*DIRECTIONS*
Keep every line in which "podczas" occurs and drop the rest of the data.

(Excerpts from a dataset)

>>>

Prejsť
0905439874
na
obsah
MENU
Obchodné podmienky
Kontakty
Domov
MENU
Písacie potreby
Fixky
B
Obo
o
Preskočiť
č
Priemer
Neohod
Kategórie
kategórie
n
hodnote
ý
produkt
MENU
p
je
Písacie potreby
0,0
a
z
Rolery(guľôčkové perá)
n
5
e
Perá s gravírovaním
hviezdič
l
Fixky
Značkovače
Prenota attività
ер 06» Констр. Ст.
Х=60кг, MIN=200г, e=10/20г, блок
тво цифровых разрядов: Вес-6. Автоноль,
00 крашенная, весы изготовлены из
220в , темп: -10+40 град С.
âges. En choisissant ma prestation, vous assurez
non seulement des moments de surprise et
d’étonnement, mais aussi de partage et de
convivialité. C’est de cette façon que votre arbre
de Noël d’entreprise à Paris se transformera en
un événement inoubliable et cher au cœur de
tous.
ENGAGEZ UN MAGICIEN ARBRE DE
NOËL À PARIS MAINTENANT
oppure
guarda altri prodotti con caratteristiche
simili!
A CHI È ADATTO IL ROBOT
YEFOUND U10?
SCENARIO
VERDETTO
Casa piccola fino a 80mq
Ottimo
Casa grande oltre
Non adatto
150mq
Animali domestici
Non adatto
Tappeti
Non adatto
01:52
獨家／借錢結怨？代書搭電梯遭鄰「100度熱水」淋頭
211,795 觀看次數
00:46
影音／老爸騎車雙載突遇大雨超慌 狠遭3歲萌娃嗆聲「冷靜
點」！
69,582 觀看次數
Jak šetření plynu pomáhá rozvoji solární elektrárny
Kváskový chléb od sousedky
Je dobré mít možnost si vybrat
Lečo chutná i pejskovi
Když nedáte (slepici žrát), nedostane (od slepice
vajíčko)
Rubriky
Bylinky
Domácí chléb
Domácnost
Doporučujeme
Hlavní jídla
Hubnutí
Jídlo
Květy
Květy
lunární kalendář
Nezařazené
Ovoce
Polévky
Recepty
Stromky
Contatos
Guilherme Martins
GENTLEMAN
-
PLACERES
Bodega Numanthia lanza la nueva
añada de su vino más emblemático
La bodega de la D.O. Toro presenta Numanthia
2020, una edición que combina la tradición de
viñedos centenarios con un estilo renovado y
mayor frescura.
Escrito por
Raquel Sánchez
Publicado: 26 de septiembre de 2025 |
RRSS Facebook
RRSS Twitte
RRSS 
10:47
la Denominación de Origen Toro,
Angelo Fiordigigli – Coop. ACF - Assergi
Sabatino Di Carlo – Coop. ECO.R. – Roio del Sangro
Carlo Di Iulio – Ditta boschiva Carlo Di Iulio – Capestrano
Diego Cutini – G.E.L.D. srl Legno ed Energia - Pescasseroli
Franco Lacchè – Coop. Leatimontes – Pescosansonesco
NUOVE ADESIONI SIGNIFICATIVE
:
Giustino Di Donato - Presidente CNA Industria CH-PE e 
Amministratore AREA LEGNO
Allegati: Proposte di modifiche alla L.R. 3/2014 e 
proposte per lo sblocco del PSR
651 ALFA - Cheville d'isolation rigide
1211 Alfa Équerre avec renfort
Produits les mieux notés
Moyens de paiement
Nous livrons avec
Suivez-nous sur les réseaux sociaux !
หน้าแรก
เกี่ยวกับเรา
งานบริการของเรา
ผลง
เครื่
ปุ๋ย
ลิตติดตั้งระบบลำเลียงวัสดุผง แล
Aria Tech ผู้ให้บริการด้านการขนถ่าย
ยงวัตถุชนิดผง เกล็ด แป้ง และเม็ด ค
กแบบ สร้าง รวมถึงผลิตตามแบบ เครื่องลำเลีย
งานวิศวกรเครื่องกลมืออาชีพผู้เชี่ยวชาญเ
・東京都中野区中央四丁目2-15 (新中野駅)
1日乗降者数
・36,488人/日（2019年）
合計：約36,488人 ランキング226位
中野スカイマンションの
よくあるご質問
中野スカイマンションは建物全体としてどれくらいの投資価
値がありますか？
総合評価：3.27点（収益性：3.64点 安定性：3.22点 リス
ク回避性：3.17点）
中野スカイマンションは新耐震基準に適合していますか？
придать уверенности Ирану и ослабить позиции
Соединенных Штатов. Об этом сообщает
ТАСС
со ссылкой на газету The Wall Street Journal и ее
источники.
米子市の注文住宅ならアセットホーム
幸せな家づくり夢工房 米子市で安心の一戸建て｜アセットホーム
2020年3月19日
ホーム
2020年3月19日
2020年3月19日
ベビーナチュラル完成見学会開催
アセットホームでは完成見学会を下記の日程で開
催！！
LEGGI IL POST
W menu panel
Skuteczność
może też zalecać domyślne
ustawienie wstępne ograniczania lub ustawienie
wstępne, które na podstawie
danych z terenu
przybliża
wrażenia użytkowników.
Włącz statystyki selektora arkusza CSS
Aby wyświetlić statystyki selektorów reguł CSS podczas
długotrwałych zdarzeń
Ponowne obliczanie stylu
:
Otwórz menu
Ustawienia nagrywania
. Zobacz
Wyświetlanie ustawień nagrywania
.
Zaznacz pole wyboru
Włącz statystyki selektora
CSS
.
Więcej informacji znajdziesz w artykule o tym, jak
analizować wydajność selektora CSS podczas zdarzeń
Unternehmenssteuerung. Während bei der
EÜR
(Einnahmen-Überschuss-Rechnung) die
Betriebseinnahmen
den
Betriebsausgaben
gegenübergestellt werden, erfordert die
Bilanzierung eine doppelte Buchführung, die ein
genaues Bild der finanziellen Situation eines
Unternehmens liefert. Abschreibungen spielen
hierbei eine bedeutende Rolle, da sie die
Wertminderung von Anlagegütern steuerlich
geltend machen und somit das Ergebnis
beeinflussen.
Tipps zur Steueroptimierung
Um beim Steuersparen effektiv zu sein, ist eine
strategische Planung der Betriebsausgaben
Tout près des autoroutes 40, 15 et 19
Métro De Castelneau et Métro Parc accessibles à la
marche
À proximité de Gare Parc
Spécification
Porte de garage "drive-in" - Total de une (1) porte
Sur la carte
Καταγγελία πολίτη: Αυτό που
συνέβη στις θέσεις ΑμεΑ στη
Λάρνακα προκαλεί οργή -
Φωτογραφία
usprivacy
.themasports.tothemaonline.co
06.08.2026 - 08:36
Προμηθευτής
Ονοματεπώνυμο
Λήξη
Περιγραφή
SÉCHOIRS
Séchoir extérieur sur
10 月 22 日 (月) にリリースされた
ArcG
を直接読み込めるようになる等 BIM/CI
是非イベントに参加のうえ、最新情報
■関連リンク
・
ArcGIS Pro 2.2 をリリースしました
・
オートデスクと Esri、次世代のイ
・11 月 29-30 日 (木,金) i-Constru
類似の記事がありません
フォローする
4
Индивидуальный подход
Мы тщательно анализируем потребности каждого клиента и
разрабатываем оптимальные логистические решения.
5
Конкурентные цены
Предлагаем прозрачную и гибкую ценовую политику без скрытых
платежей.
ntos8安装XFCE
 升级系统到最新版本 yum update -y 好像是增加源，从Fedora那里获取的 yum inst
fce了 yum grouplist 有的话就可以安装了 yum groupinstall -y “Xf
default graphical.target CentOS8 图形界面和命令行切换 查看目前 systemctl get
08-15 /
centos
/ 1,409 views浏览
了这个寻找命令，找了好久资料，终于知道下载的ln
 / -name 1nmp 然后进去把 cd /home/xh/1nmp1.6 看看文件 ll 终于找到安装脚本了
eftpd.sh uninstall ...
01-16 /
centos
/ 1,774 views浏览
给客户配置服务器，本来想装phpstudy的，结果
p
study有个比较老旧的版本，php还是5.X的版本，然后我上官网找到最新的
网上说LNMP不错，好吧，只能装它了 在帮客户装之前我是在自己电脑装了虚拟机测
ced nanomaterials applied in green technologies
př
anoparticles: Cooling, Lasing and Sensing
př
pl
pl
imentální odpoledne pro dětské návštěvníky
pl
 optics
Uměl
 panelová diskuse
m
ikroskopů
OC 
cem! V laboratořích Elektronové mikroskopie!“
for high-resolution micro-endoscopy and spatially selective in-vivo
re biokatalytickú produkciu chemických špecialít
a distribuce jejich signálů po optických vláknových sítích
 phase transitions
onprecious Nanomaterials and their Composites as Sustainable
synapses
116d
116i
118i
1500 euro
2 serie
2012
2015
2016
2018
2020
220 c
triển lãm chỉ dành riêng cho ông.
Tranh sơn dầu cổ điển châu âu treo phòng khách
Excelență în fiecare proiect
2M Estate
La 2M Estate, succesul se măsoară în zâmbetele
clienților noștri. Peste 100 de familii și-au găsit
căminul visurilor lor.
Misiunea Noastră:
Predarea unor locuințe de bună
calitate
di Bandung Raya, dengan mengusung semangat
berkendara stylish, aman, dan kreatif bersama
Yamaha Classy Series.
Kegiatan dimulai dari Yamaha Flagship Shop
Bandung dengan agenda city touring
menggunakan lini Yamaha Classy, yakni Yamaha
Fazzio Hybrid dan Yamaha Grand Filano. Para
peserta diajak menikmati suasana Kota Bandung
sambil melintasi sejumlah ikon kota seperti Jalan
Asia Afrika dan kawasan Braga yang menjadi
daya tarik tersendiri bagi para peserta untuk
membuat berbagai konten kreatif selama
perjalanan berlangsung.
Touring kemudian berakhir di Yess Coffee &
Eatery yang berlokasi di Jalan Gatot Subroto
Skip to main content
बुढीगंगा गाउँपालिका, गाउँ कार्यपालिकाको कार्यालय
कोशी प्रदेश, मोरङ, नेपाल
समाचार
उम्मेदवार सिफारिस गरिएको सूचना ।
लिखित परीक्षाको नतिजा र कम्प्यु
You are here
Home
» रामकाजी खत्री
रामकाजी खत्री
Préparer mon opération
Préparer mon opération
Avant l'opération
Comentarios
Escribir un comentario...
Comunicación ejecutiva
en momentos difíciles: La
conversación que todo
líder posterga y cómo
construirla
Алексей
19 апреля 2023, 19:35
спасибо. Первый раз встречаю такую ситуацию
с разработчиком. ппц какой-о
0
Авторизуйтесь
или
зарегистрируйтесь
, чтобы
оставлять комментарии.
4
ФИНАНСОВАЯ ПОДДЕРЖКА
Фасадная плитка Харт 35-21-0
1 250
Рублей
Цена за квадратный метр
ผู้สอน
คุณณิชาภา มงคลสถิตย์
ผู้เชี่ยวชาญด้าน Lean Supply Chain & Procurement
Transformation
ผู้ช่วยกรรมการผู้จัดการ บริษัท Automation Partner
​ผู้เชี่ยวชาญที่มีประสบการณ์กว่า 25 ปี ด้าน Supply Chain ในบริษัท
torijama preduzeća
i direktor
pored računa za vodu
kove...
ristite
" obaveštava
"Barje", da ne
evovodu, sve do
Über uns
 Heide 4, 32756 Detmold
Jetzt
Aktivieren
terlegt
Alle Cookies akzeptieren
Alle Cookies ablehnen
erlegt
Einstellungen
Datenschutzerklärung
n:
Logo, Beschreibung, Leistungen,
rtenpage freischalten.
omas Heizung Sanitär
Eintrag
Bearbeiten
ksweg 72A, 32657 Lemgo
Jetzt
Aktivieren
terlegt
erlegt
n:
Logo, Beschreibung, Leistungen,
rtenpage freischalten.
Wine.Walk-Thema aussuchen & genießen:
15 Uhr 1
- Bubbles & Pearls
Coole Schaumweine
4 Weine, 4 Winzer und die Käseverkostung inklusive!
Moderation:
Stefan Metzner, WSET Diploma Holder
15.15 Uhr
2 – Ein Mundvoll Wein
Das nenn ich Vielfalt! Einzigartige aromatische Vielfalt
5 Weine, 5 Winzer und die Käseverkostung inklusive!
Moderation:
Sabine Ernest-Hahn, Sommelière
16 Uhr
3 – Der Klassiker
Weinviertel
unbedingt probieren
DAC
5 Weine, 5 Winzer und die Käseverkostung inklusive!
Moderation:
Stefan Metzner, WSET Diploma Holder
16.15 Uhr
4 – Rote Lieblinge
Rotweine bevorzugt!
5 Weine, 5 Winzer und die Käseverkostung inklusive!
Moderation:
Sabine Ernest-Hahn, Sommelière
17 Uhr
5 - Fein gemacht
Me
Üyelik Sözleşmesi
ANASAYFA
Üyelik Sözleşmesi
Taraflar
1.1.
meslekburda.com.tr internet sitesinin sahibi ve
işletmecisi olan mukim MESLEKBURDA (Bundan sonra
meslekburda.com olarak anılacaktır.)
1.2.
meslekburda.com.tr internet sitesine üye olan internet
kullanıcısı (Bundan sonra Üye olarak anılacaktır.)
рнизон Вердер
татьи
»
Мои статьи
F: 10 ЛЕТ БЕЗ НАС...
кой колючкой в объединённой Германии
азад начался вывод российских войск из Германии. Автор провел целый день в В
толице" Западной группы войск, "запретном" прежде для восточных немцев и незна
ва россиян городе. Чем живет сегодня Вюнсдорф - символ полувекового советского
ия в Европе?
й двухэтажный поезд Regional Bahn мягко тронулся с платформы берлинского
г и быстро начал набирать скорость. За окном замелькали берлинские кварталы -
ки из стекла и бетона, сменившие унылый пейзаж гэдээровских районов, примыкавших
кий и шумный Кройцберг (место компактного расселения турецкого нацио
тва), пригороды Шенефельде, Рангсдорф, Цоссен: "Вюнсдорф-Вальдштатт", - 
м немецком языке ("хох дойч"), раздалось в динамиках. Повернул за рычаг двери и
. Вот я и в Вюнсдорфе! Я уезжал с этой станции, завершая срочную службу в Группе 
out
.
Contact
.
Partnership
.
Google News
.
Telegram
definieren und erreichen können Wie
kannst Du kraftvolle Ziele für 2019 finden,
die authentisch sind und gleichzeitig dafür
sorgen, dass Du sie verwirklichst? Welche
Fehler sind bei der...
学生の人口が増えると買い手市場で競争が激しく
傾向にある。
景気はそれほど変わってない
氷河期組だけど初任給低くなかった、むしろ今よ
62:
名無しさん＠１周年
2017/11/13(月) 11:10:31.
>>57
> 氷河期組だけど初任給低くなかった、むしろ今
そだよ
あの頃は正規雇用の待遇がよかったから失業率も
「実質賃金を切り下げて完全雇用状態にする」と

<<<

*YOUR RESPONSE*
Aby wyświetlić statystyki selektorów reguł CSS podczas
analizować wydajność selektora CSS podczas zdarzeń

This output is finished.